- Task: Below are entries; tally how many lines hold the string "target" and answer with only that figure.

- Provided records:

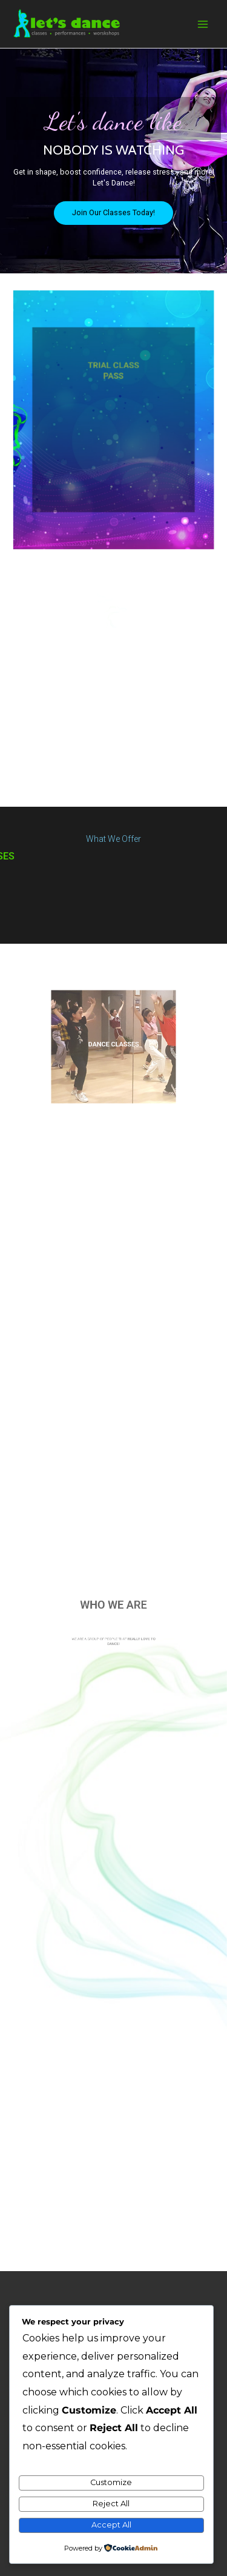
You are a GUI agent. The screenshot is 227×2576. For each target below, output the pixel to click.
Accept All (111, 2524)
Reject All (111, 2503)
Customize (111, 2482)
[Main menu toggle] (203, 24)
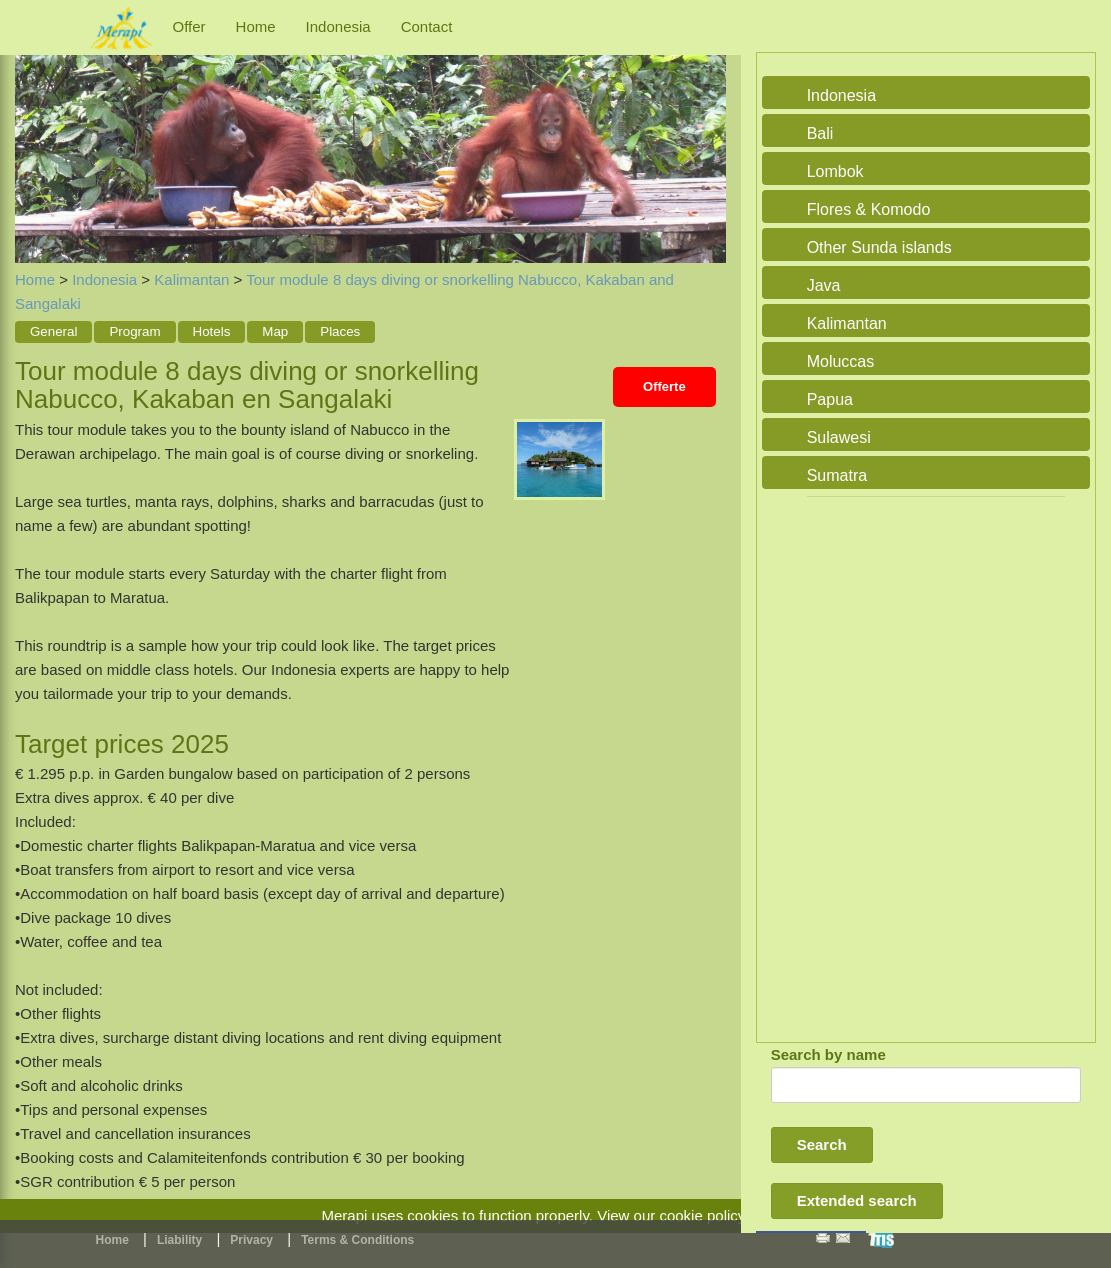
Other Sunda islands (879, 247)
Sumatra (837, 475)
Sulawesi (839, 437)
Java (824, 285)
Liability (179, 1240)
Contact (427, 26)
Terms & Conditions (357, 1240)
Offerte (664, 386)
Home (256, 26)
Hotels (212, 331)
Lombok (835, 171)
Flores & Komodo (869, 209)
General (53, 331)
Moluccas (841, 361)
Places (340, 331)
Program (134, 331)
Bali (820, 133)
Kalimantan (191, 279)
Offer (189, 26)
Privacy (251, 1240)
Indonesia (338, 26)
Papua (830, 399)
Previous (35, 137)
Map (275, 331)
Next (706, 137)
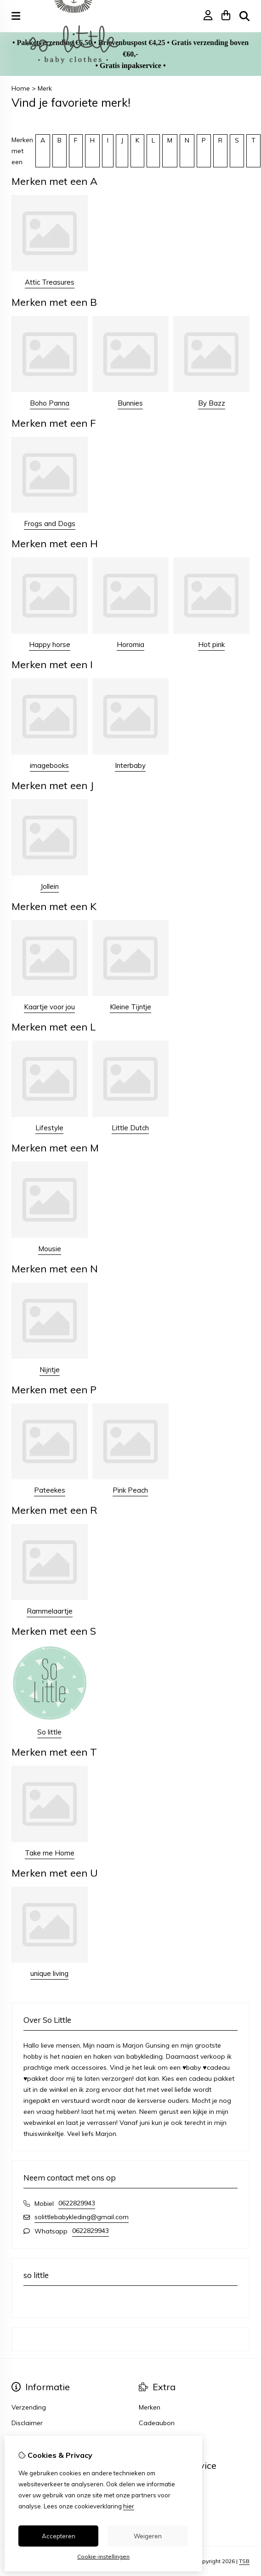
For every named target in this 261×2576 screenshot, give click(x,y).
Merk (45, 88)
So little (49, 1732)
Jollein (49, 886)
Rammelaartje (50, 1611)
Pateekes (49, 1490)
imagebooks (49, 765)
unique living (49, 1973)
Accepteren (58, 2536)
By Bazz (211, 403)
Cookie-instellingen (103, 2556)
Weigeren (148, 2536)
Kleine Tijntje (130, 1006)
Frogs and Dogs (49, 523)
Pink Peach (130, 1490)
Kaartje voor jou (49, 1006)
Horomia (130, 644)
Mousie (49, 1248)
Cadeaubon (157, 2423)
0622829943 (76, 2203)
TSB (244, 2561)
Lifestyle (49, 1127)
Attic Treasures (49, 282)
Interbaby (130, 765)
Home (20, 88)
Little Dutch (130, 1127)
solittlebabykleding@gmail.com (81, 2217)
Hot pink (211, 644)
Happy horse (49, 644)
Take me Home (49, 1853)
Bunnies (130, 403)
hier (128, 2506)
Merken (149, 2407)
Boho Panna (49, 403)
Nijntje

- Task solution: 2